--- WHAT THE TASK REQUIRES ---
From the entries below, return every line that includes the word "März".

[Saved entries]
======

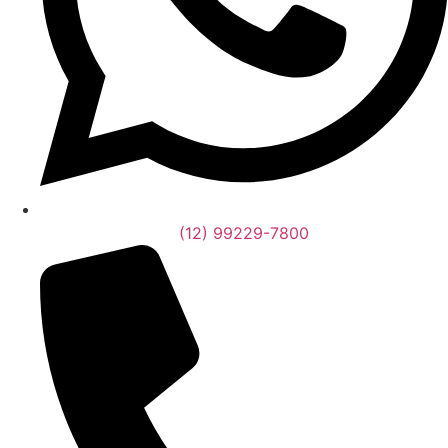
(12) 99229-7800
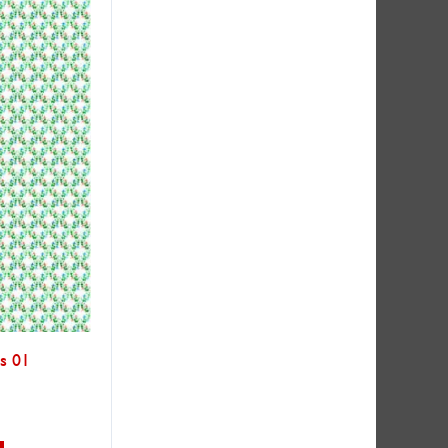
s 01
Dieses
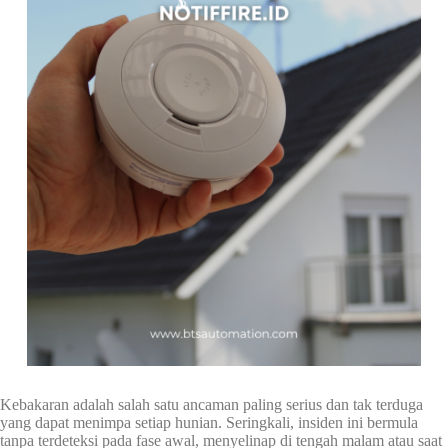
Kebakaran adalah salah satu ancaman paling serius dan tak terduga
yang dapat menimpa setiap hunian. Seringkali, insiden ini bermula
tanpa terdeteksi pada fase awal, menyelinap di tengah malam atau saat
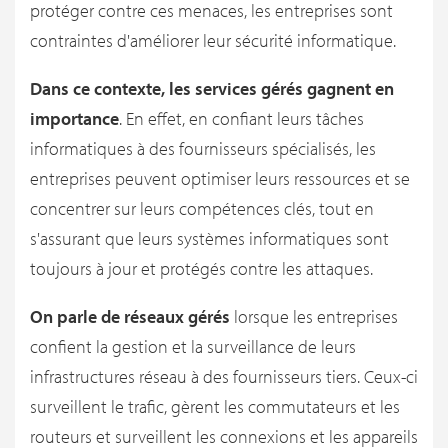
protéger contre ces menaces, les entreprises sont
contraintes d'améliorer leur sécurité informatique.
Dans ce contexte, les services gérés gagnent en
importance
. En effet, en confiant leurs tâches
informatiques à des fournisseurs spécialisés, les
entreprises peuvent optimiser leurs ressources et se
concentrer sur leurs compétences clés, tout en
s'assurant que leurs systèmes informatiques sont
toujours à jour et protégés contre les attaques.
On parle de réseaux gérés
lorsque les entreprises
confient la gestion et la surveillance de leurs
infrastructures réseau à des fournisseurs tiers. Ceux-ci
surveillent le trafic, gèrent les commutateurs et les
routeurs et surveillent les connexions et les appareils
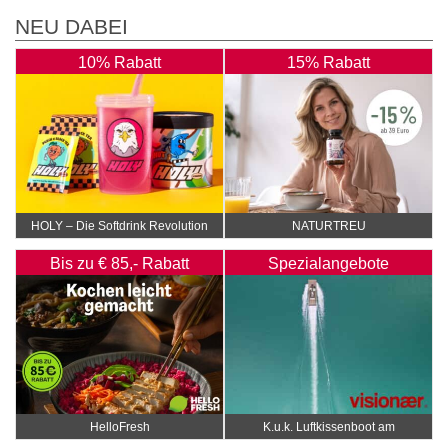
NEU DABEI
10% Rabatt
15% Rabatt
HOLY – Die Softdrink Revolution
NATURTREU
Bis zu € 85,- Rabatt
Spezialangebote
HelloFresh
K.u.k. Luftkissenboot am
Wörthersee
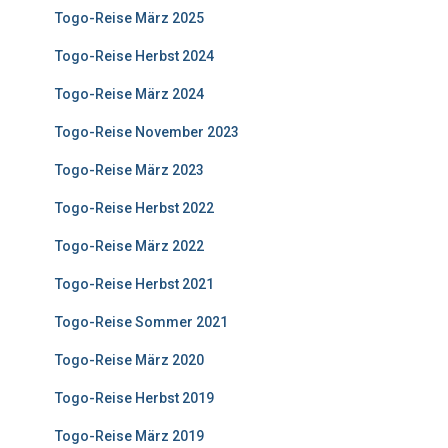
Togo-Reise März 2025
Togo-Reise Herbst 2024
Togo-Reise März 2024
Togo-Reise November 2023
Togo-Reise März 2023
Togo-Reise Herbst 2022
Togo-Reise März 2022
Togo-Reise Herbst 2021
Togo-Reise Sommer 2021
Togo-Reise März 2020
Togo-Reise Herbst 2019
Togo-Reise März 2019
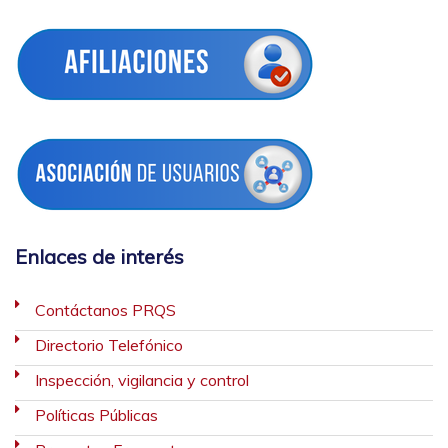
Enlaces de interés
Contáctanos PRQS
Directorio Telefónico
Inspección, vigilancia y control
Políticas Públicas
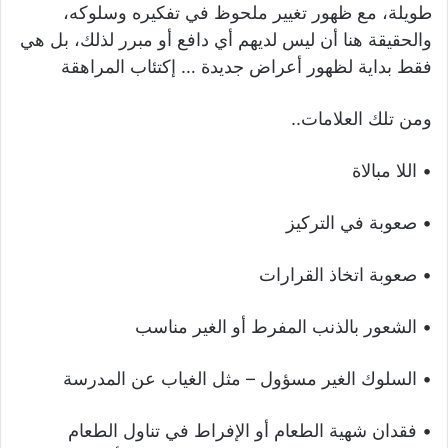
طويلة، مع ظهور تغيير ملحوظ في تفكيره وسلوكه،
والحقيقة هنا أن ليس لديهم أي دافع أو مبرر لذلك، بل هي
فقط بداية لظهور أعراض جديدة … إكتئاب المراهقة
ومن تلك العلامات..
• اللا مبالاة
• صعوبة في التركيز
• صعوبة اتخاذ القرارات
• الشعور بالذنب المفرط أو الغير مناسب
• السلوك الغير مسؤول – مثل الغياب عن المدرسة
• فقدان شهية الطعام أو الإفراط في تناول الطعام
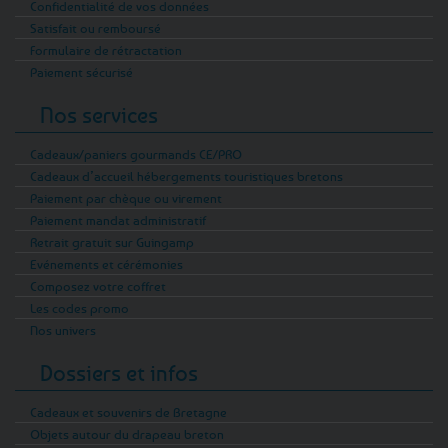
Confidentialité de vos données
Satisfait ou remboursé
Formulaire de rétractation
Paiement sécurisé
Nos services
Cadeaux/paniers gourmands CE/PRO
Cadeaux d’accueil hébergements touristiques bretons
Paiement par chèque ou virement
Paiement mandat administratif
Retrait gratuit sur Guingamp
Evénements et cérémonies
Composez votre coffret
Les codes promo
Nos univers
Dossiers et infos
Cadeaux et souvenirs de Bretagne
Objets autour du drapeau breton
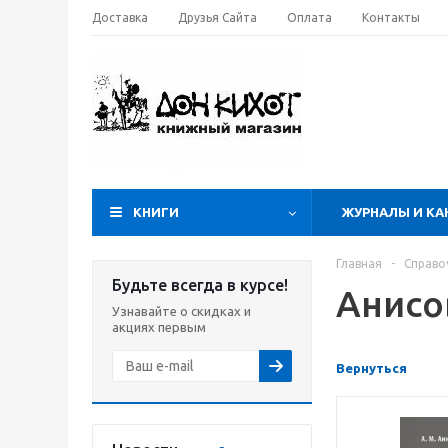
Доставка
Друзья Сайта
Оплата
Контакты
КНИГИ
ЖУРНАЛЫ И КА
Главная
-
Справо
Будьте всегда в курсе!
Анисо
Узнавайте о скидках и
акциях первым
Вернуться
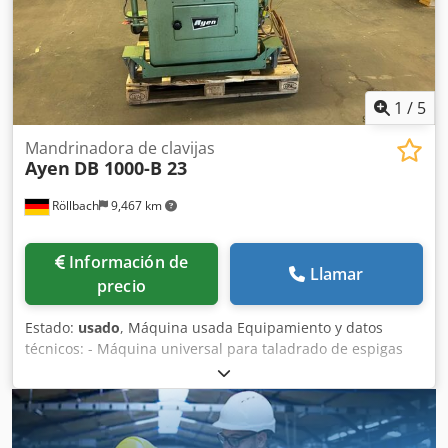
1
/
5
Mandrinadora de clavijas
Ayen
DB 1000-B 23
Röllbach
9,467 km
Información de
Llamar
precio
Estado:
usado
, Máquina usada Equipamiento y datos
técnicos: - Máquina universal para taladrado de espigas
para taladros horizontales y verticales - Ancho de trabajo
720 mm - Con viga de taladrado, motor de accionamiento
de 3 CV, 2800 rpm - 23 husillos de taladrado, distancia
entre taladros 32 mm - Sujeción neumática de la pieza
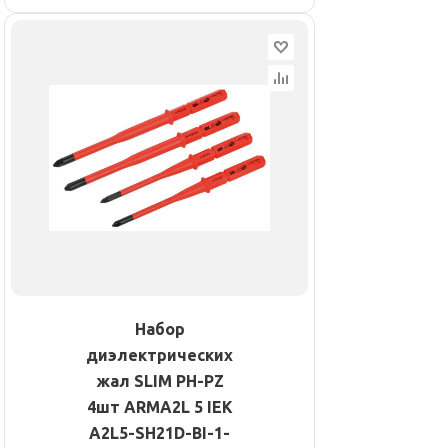
Набор
диэлектрических
жал SLIM PH-PZ
4шт ARMA2L 5 IEK
A2L5-SH21D-BI-1-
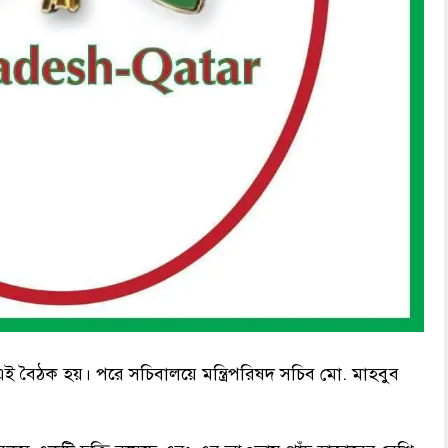
ক্ষে এই বৈঠক হয়। পরে সচিবালয়ে মন্ত্রিপরিষদ সচিব মো. মাহবুব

======

--- ANSWER AREA ---
Togo-Reise März 2025
Togo-Reise März 2024
Togo-Reise März 2023
Togo-Reise März 2022
Togo-Reise März 2020
Togo-Reise März 2019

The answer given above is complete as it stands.